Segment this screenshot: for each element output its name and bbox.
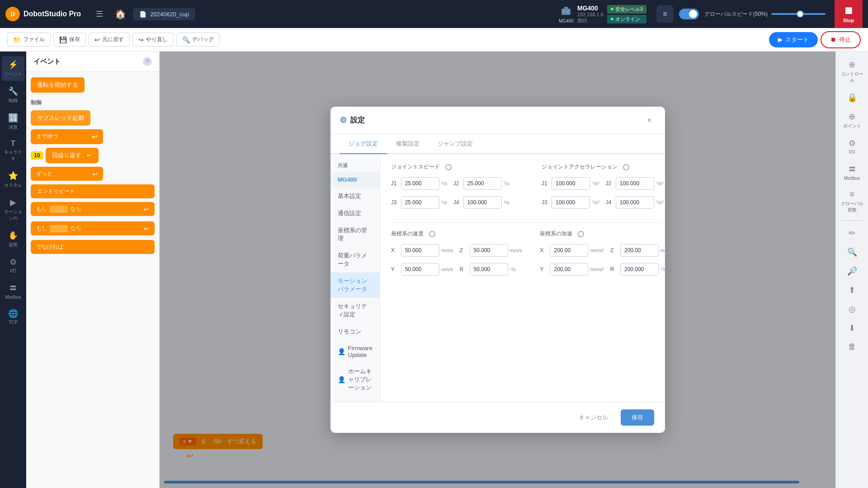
toggle-switch[interactable]	[679, 9, 699, 19]
js-j3-label: J3	[391, 199, 399, 206]
js-j4-input[interactable]	[463, 196, 502, 209]
tab-copy[interactable]: 複製設定	[387, 134, 429, 154]
stop-button[interactable]: ⏹ Stop	[835, 0, 863, 28]
file-tab[interactable]: 📄 20240620_cup	[133, 8, 195, 20]
js-j1-input[interactable]	[401, 177, 439, 190]
ja-j1-field: J1 °/s²	[542, 177, 599, 190]
sidebar-coord[interactable]: 座標系の管理	[330, 222, 380, 247]
sidebar-comm[interactable]: 通信設定	[330, 205, 380, 222]
rs-edit[interactable]: ✏	[838, 225, 866, 242]
coord-speed-col: 座標系の速度 X mm/s	[391, 230, 522, 282]
tab-jump[interactable]: ジャンプ設定	[429, 134, 482, 154]
sidebar-item-control[interactable]: 🔧 制御	[2, 83, 24, 108]
ja-j4-input[interactable]	[616, 196, 654, 209]
cs-y-input[interactable]	[401, 263, 439, 276]
debug-icon: 🔍	[182, 36, 190, 43]
stop-toolbar-button[interactable]: ⏹ 停止	[821, 31, 861, 48]
stop-label: Stop	[843, 18, 854, 23]
home-button[interactable]: 🏠	[112, 6, 128, 22]
repeat-block[interactable]: 回繰り返す ↩	[46, 148, 99, 163]
ca-r-input[interactable]	[620, 263, 659, 276]
rs-trash[interactable]: 🗑	[838, 338, 866, 355]
cs-z-input[interactable]	[470, 244, 508, 257]
start-event-block[interactable]: 運転を開始する	[31, 77, 85, 93]
rs-io[interactable]: ⚙ I/O	[838, 135, 866, 158]
ca-x-input[interactable]	[550, 244, 588, 257]
file-button[interactable]: 📁 ファイル	[7, 33, 51, 47]
sidebar-load[interactable]: 荷重パラメータ	[330, 247, 380, 272]
joint-accel-radio[interactable]	[623, 164, 629, 170]
ja-j1-input[interactable]	[552, 177, 590, 190]
sidebar-basic[interactable]: 基本設定	[330, 188, 380, 205]
sidebar-item-character[interactable]: T キャラクタ	[2, 136, 24, 165]
coord-speed-radio[interactable]	[429, 231, 435, 237]
rs-global-var[interactable]: ≡ グローバル変数	[838, 186, 866, 217]
event-icon: ⚡	[8, 60, 18, 70]
rs-control[interactable]: ⊕ コントロール	[838, 56, 866, 87]
sidebar-mg400[interactable]: MG400	[330, 172, 380, 188]
ca-y-input[interactable]	[550, 263, 588, 276]
sidebar-item-gesture[interactable]: ✋ 姿勢	[2, 227, 24, 252]
sidebar-security[interactable]: セキュリティ設定	[330, 298, 380, 323]
sidebar-item-io[interactable]: ⚙ I/O	[2, 253, 24, 277]
cs-r-input[interactable]	[470, 263, 508, 276]
else-block[interactable]: でなければ	[31, 240, 155, 254]
blocks-header: イベント ?	[26, 52, 159, 72]
svg-rect-1	[564, 7, 568, 9]
menu-button[interactable]: ☰	[91, 6, 108, 22]
help-icon[interactable]: ?	[143, 57, 152, 66]
sidebar-home-cal[interactable]: 👤 ホームキャリブレーション	[330, 363, 380, 396]
forever-block[interactable]: ずっと ↩	[31, 167, 103, 181]
rs-point[interactable]: ⊕ ポイント	[838, 108, 866, 133]
rs-download[interactable]: ⬇	[838, 319, 866, 337]
speed-slider[interactable]	[771, 13, 826, 15]
zoom-out-icon: 🔎	[847, 266, 857, 276]
coord-accel-header: 座標系の加速	[540, 230, 665, 238]
if-block-1[interactable]: もし なら ↩	[31, 202, 155, 216]
tab-jog[interactable]: ジョグ設定	[340, 134, 387, 154]
js-j3-input[interactable]	[401, 196, 439, 209]
end-repeat-block[interactable]: エンドリピート	[31, 184, 155, 198]
if-block-2[interactable]: もし なら ↩	[31, 221, 155, 235]
save-button[interactable]: 💾 保存	[53, 33, 86, 47]
sidebar-item-custom[interactable]: ⭐ カスタム	[2, 167, 24, 192]
rs-lock[interactable]: 🔒	[838, 89, 866, 106]
ja-j3-label: J3	[542, 199, 550, 206]
sidebar-remote[interactable]: リモコン	[330, 323, 380, 340]
wait-block[interactable]: まで待つ ↩	[31, 129, 103, 144]
coord-accel-radio[interactable]	[578, 231, 584, 237]
start-button[interactable]: ▶ スタート	[769, 32, 818, 47]
sidebar-motion[interactable]: モーションパラメータ	[330, 272, 380, 298]
settings-dialog: ⚙ 設定 × ジョグ設定 複製設定 ジャンプ設定 共通 MG400	[330, 107, 665, 433]
tcp-icon: 🌐	[8, 309, 18, 319]
speed-slider-area: グローバルスピード(50%)	[704, 10, 826, 18]
ca-z-input[interactable]	[620, 244, 659, 257]
rs-top[interactable]: ⬆	[838, 282, 866, 299]
js-j2-input[interactable]	[463, 177, 502, 190]
save-dialog-button[interactable]: 保存	[621, 409, 654, 426]
sidebar-item-motion[interactable]: ▶ モーションの	[2, 194, 24, 225]
sidebar-item-tcp[interactable]: 🌐 TCP	[2, 305, 24, 328]
rs-zoom-in[interactable]: 🔍	[838, 244, 866, 261]
cancel-button[interactable]: キャンセル	[571, 410, 615, 425]
sidebar-item-calc[interactable]: 🔢 演算	[2, 109, 24, 134]
ja-j2-input[interactable]	[616, 177, 654, 190]
rs-modbus[interactable]: 〓 Modbus	[838, 160, 866, 184]
sub-thread-block[interactable]: サブスレッド起動	[31, 110, 90, 126]
sidebar-item-modbus[interactable]: 〓 Modbus	[2, 279, 24, 303]
joint-speed-radio[interactable]	[445, 164, 452, 170]
rs-center[interactable]: ◎	[838, 300, 866, 318]
dialog-close-button[interactable]: ×	[643, 114, 656, 127]
ja-j3-input[interactable]	[552, 196, 590, 209]
rs-zoom-out[interactable]: 🔎	[838, 263, 866, 280]
settings-icon-button[interactable]: ≡	[656, 5, 674, 23]
sidebar-firmware[interactable]: 👤 Firmware Update	[330, 340, 380, 363]
joint-accel-j3j4: J3 °/s² J4 °/s²	[542, 196, 665, 209]
ca-y-field: Y mm/s²	[540, 263, 604, 276]
sidebar-item-event[interactable]: ⚡ イベント	[2, 56, 24, 81]
cs-x-input[interactable]	[401, 244, 439, 257]
redo-button[interactable]: ↪ やり直し	[132, 33, 174, 47]
ja-j2-field: J2 °/s²	[606, 177, 664, 190]
debug-button[interactable]: 🔍 デバッグ	[176, 33, 220, 47]
undo-button[interactable]: ↩ 元に戻す	[89, 33, 130, 47]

--

> Assignment: Using the listing, collect all lines in which the string "slider" is found.

> Task response:
speed-slider[interactable]	[771, 13, 826, 15]
speed-slider-area: グローバルスピード(50%)	[704, 10, 826, 18]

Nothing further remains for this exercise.